▸ **Task goal**:
In the data below, which lines hold "Kreislaufwirtschaftsgesetz"? Copy every one.

----------

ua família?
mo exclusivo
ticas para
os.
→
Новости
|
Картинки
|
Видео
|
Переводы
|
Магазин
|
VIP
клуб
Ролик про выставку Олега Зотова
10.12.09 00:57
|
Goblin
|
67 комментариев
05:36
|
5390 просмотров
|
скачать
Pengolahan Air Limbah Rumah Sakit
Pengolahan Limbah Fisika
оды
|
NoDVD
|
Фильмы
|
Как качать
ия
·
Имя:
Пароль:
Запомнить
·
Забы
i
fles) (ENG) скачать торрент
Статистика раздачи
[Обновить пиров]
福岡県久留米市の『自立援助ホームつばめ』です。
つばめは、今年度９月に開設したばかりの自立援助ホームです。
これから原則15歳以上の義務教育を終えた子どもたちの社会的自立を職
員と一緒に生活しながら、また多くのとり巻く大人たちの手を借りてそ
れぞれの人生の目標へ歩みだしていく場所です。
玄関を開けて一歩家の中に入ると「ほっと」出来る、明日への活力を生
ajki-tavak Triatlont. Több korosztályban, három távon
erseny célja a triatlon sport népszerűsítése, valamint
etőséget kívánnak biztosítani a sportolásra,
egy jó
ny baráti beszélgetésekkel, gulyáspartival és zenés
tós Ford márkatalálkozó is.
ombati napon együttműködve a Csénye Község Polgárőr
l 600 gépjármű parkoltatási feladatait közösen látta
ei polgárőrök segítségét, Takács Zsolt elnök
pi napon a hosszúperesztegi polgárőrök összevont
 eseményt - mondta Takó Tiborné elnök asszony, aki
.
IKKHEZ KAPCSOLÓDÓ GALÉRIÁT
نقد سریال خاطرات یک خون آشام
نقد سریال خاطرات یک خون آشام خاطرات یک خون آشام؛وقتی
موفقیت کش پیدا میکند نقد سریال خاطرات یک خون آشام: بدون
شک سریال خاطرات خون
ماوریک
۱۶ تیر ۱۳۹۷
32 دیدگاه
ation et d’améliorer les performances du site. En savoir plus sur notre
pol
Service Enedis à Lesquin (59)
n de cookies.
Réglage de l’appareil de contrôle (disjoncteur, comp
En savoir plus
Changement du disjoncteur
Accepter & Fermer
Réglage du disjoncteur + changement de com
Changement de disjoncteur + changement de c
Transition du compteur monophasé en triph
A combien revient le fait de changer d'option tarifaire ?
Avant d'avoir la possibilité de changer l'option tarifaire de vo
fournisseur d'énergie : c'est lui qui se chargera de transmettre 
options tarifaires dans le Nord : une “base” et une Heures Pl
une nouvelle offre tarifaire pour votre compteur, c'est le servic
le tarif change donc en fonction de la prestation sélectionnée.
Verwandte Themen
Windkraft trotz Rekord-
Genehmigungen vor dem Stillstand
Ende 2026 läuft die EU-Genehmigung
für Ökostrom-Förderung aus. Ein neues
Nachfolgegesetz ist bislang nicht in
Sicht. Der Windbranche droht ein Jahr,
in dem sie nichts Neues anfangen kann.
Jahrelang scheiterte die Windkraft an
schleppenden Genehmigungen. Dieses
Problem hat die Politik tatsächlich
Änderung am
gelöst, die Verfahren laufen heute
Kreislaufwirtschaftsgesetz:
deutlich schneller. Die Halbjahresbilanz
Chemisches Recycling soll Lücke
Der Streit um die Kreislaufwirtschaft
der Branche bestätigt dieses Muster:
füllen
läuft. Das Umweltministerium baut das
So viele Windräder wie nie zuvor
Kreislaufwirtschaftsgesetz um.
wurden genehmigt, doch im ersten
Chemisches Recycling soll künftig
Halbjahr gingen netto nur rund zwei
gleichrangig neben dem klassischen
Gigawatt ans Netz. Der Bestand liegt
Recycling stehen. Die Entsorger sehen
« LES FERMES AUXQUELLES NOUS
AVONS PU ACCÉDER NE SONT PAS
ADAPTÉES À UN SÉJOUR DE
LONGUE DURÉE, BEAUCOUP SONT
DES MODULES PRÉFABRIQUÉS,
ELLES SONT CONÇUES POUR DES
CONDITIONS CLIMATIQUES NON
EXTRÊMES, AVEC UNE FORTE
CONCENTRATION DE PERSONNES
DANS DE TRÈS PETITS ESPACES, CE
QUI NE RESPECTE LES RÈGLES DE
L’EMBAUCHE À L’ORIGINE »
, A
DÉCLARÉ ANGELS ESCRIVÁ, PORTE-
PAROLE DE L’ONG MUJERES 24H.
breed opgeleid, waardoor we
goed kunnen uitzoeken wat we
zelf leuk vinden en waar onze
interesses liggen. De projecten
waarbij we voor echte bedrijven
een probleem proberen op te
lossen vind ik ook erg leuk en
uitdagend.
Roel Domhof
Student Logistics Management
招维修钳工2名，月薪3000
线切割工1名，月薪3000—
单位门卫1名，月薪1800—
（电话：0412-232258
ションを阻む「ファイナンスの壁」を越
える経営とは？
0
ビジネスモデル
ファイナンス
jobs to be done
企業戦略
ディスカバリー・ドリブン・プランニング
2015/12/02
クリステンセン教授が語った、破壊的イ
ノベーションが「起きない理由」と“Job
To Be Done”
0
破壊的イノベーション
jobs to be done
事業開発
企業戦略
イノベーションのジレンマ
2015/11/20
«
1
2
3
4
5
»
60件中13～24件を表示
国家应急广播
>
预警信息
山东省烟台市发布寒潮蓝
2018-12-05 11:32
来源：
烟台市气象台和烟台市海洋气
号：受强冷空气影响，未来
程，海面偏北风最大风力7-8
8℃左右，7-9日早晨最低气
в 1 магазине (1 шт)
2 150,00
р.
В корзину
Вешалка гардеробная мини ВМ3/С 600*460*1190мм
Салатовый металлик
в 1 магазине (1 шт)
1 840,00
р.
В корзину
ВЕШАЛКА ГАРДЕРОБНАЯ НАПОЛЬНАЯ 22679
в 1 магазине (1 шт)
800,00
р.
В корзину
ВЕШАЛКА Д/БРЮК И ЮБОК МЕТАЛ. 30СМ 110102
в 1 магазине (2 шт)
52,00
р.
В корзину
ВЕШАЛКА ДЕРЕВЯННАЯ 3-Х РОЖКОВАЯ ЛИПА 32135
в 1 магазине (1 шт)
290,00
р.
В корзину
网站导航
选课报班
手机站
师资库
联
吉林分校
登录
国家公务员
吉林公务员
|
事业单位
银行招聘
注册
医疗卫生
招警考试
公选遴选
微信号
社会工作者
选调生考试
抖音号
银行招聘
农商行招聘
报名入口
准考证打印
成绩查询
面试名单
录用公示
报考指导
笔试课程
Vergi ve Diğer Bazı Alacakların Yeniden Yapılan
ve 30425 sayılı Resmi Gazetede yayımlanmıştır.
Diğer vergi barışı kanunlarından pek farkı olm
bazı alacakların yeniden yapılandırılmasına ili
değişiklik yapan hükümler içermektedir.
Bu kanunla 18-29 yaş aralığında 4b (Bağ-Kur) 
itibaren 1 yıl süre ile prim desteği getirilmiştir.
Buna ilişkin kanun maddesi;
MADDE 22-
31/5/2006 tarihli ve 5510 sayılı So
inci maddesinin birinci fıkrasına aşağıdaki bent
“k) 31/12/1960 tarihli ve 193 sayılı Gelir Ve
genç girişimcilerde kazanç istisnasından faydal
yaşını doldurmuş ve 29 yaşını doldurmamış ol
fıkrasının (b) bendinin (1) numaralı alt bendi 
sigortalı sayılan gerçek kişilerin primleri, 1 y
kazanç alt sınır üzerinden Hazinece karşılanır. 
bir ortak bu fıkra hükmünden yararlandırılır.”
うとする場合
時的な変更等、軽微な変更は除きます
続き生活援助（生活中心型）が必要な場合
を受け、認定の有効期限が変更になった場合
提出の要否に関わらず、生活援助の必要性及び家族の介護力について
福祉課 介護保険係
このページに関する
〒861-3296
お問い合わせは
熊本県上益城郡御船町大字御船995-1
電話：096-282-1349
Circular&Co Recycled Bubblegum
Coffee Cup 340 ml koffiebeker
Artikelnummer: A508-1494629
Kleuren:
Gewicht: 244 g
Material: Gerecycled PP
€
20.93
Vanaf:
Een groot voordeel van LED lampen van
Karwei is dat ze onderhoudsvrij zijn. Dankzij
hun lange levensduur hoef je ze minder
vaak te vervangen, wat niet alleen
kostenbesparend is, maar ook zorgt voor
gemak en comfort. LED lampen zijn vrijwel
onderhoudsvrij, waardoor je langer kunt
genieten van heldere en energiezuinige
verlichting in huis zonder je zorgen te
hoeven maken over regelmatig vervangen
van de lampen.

----------

▸ **Written reply**:
Kreislaufwirtschaftsgesetz:
Kreislaufwirtschaftsgesetz um.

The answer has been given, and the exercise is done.